My hon. Friend makes a good point, and I will talk about that precise issue.
I would like to have had the opportunity today to talk about innovations in farming. Precision satellite-assisted farming has become old news, with the internet of things and the incredible changes in technology bringing huge advances in agriculture. This is an opportunity for the Department for Environment, Food and Rural Affairs to be at the heart of those changes and to support farming enterprise.
The impact of globalisation and the machinations of the CAP have caused the number of smaller farmers to plummet. This is bad news for the fabric of rural Britain, for rural communities and for the environment.
We now have a chance to avoid some of the failures that have afflicted rural policy making for decades, including grants to drain moorlands followed a decade or so later by grants to fill them in; grants to rip out hedges followed a decade or two later by grants to replant them; and incentives to plant thousands of acres of Sitka spruce and lodgepole pine in areas such as the flow country in northern Scotland. The list of lamentable policy making goes on, so please can we get it right, most importantly in the uplands?
We need to be very worried about what is happening in the Lake district. Hill farming created the wilderness and pasture that still defines the Lake district landscape. The hefted flocks and those who shepherd them are as much a part of that landscape as the woods and the open fell. That was what Wordsworth loved about the lakes. It was also what led Beatrix Potter, an expert Herdwick sheep farmer, to save 14 farms and to give them, their sheep and 4,000 acres of land to the National Trust. Her intention was for the National Trust, and us, to preserve this rural heritage for the nation. She expected us—as millions of people do today—to maintain those fragile social structures in rural areas and to preserve the skills we need to sustain some of our most treasured landscapes.

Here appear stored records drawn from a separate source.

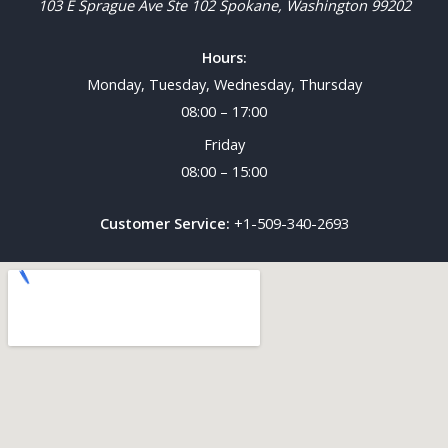
103 E Sprague Ave Ste 102
Spokane
,
Washington
99202
Hours:
Monday, Tuesday, Wednesday, Thursday
08:00 – 17:00
Friday
08:00 – 15:00
Customer Service:
+1-509-340-2693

There is, however, a vision that treats sheep farmers as the enemy and aims to turn the fells into a Petri dish for nature free of human intervention. This sees the replacing of the unique blend of the wild and the pastured that has defined the Lake district for 2,000 years with something that is frankly shameful. Allowing Ministers to recognise that small farms, particularly those in our uplands, are the most economically fragile and arguably the most socially valuable should be key to any new post-Brexit model of rural support. Being mindful of what our countryside is, and seeking to protect and enhance the most stunning landscapes in the world while assisting the industry to innovate and be more efficient and market responsive has to be the goal. I urge Ministers to take this opportunity to be bold and to create something better than what we have had.